放射線治療医の「三番目の大切な仕事」は、自分が治療した患者さんの経過を何年間にもわたって正しく診ていくことです。
人間が人間を治療しているのですから、臨床の現場では、予想しなかったことが起きることも、しばしばあります。
そして、それに医療従事者がすぐに気づくこともあれば、見落としてしまうこともあるかもしれません。

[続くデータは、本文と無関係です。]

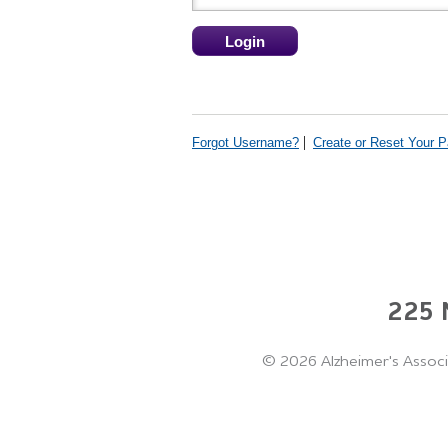
Forgot Username?
Create or Reset Your 
225 N
©
2026 Alzheimer's Associ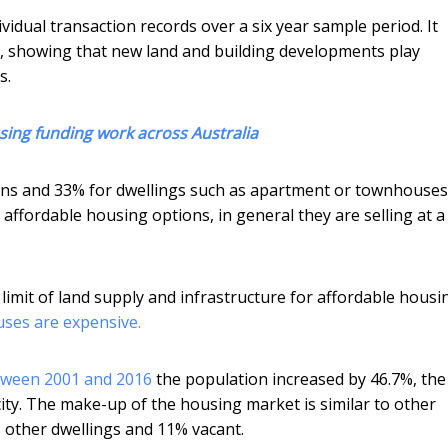
idual transaction records over a six year sample period. It
 showing that new land and building developments play
s.
sing funding work across Australia
ons and 33% for dwellings such as apartment or townhouses
ffordable housing options, in general they are selling at a
he limit of land supply and infrastructure for affordable housi
ses are expensive.
ween 2001 and 2016
the population increased by 46.7%, the
city. The make-up of the housing market is similar to other
% other dwellings and 11% vacant.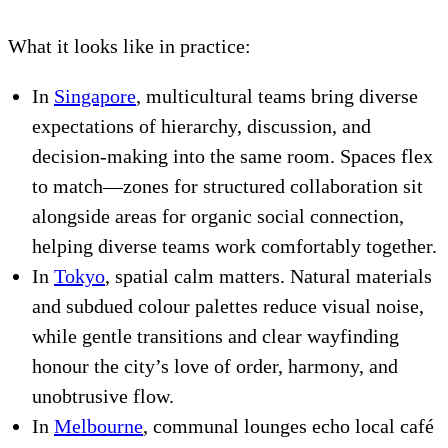
What it looks like in practice:
In
Singapore
, multicultural teams bring diverse
expectations of hierarchy, discussion, and
decision-making into the same room. Spaces flex
to match—zones for structured collaboration sit
alongside areas for organic social connection,
helping diverse teams work comfortably together.
In
Tokyo
, spatial calm matters. Natural materials
and subdued colour palettes reduce visual noise,
while gentle transitions and clear wayfinding
honour the city’s love of order, harmony, and
unobtrusive flow.
In
Melbourne
, communal lounges echo local café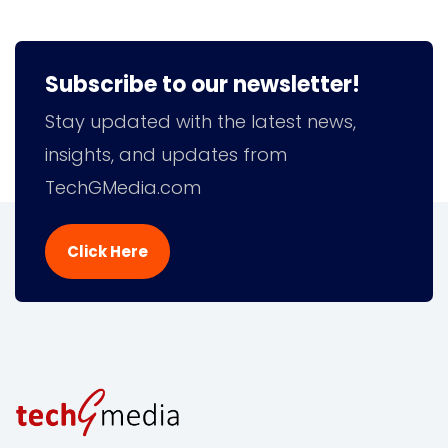
Subscribe to our newsletter!
Stay updated with the latest news,
insights, and updates from
TechGMedia.com
Click Here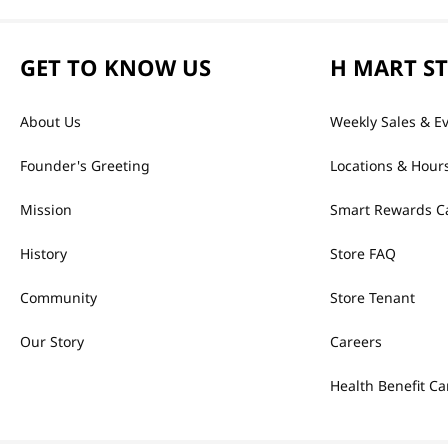
GET TO KNOW US
H MART S
About Us
Weekly Sales & E
Founder's Greeting
Locations & Hour
Mission
Smart Rewards C
History
Store FAQ
Community
Store Tenant
Our Story
Careers
Health Benefit Ca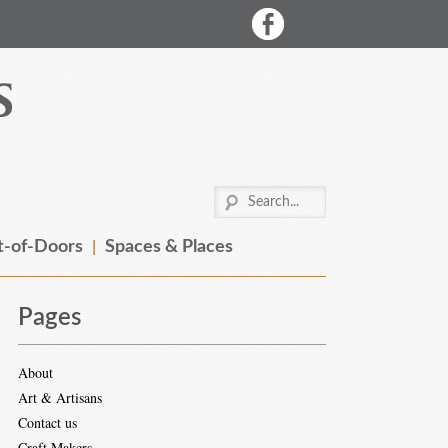
-of-Doors
Spaces & Places
Pages
About
Art & Artisans
Contact us
Craft Makers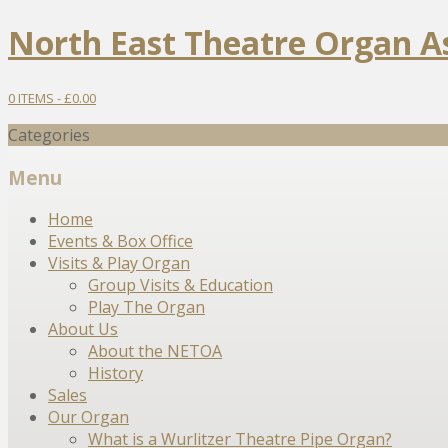
North East Theatre Organ A
0 ITEMS -
£
0.00
Categories
Menu
Skip
Home
to
Events & Box Office
content
Visits & Play Organ
Group Visits & Education
Play The Organ
About Us
About the NETOA
History
Sales
Our Organ
What is a Wurlitzer Theatre Pipe Organ?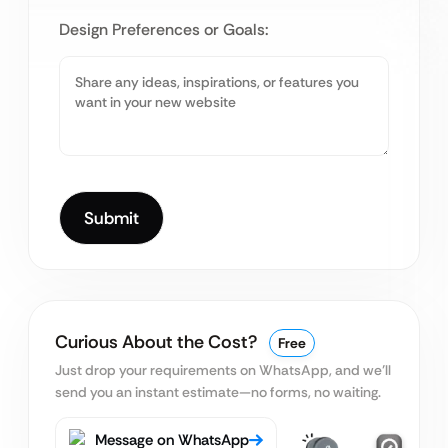
Design Preferences or Goals:
Curious About the Cost?
Free
Just drop your requirements on WhatsApp, and we’ll
send you an instant estimate—no forms, no waiting.
Message on WhatsApp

ですから、患者さんやご家族も、がん治療に関わる当事者としての意識と自覚を持って、医療従事者と一緒に、治療を見つめ考えていく姿勢が望まれます。
治療方針の決定、治療の実施、そして経過観察。

これらを、患者さんが医療従事者の助けを借りながら、自ら行っていくのだと、いう位の気構えで臨まれるのでしたら、とてもよい医療になるのではないでしょうか。
真に「明るいがん治療」。
それは、誠実な医療の現場からしか生まれません。
過去に得られた「知識」と「経験」という宝物を、現在に生かす「知恵と感性」。
それらが合わさって、未来の「明るいがん治療」の礎になります。
患者さんは何を望んでいるのか、そして、私たち医療従事者は、それにどこまで応えられているのか。
治療するものも、治療を受けるものも、みんなが、そこから目を反らさずに進んでいくのであれば、放射線治療の明日はきっと、さらに「明るいがん治療」につながっていくはずです。